"Pentingnya temuan ini sedang dieksplorasi, karena kepemilikan anjing peliharaan adalah hal biasa di Inggris," kata UKHSA.
Sementara itu Profesor Bailey menyampaikan bahwa fakta terakhir ini kemungkinan besar tidak perlu dikhawatirkan.
Seperti yang ia tulis dalam Percakapan: '33 persen rumah tangga di Inggris memiliki anjing'.
Di sisi lain, ada lebih banyak anak dari keluarga yang tidak memiliki anjing, berpotensi terpapar anjing saat mereka mengunjungi atau bermain bersama teman-teman mereka.
Para ilmuwan telah mengusulkan penyebab lain untuk wabah itu, dengan satu teori, misalnya, menunjukkan bahwa jarak sosial selama pandemi virus corona (Covid-19) telah mengurangi paparan anak-anak terhadap berbagai penyakit, membuat sistem kekebalan mereka tidak siap.
Di ujung spektrum yang berlawanan, upaya peningkatan langkah-langkah kebersihan yang dilakukan untuk memerangi Covid-19 seperti mencuci tangan yang lebih menyeluruh dan sterilisasi permukaan telah membuat anak-anak rentan terhadap respons imun yang terlalu reaktif.

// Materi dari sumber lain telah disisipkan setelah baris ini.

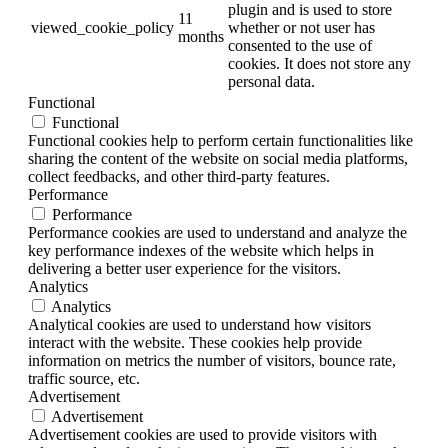
plugin and is used to store
11
viewed_cookie_policy
whether or not user has
months
consented to the use of
cookies. It does not store any
personal data.
Functional
Functional
Functional cookies help to perform certain functionalities like
sharing the content of the website on social media platforms,
collect feedbacks, and other third-party features.
Performance
Performance
Performance cookies are used to understand and analyze the
key performance indexes of the website which helps in
delivering a better user experience for the visitors.
Analytics
Analytics
Analytical cookies are used to understand how visitors
interact with the website. These cookies help provide
information on metrics the number of visitors, bounce rate,
traffic source, etc.
Advertisement
Advertisement
Advertisement cookies are used to provide visitors with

Atau hipotesis lain menunjukkan bahwa infeksi SARS-CoV-2 yang merupakan virus yang menyebabkan penyakit Covid-19, telah membuat anak-anak rentan terhadap infeksi hepatitis akut.
Menurutnya, semua ini tidak lebih dari sekadar teori, dan data yang tersedia saat ini tidak cukup untuk memprioritaskan salah satu dari hipotesis itu atau menggunakannya dalam upaya menyarankan tindakan pengendalian.
"Untungnya, kejadiannya masih sangat rendah, dan sampai ada data yang lebih baik, para orang tua mungkin harus lebih berkonsentrasi untuk mengawasi gejala apapun yang muncul pada anak-anak mereka, dibandingkan mengurangi paparan terhadap anjing," tegas Profesor Bailey.
Gejala hepatitis akut awalnya biasanya bermanifestasi sebagai diare persisten, sakit perut dan mual, kemudian diikuti dengan timbulnya penyakit kuning, yakni menguningnya kulit, selaput lendir dan bagian putih mata.
Dalam subset kasus yang lebih kecil, anak-anak juga mengalami gejala sakit kepala, sakit tenggorokan dan demam.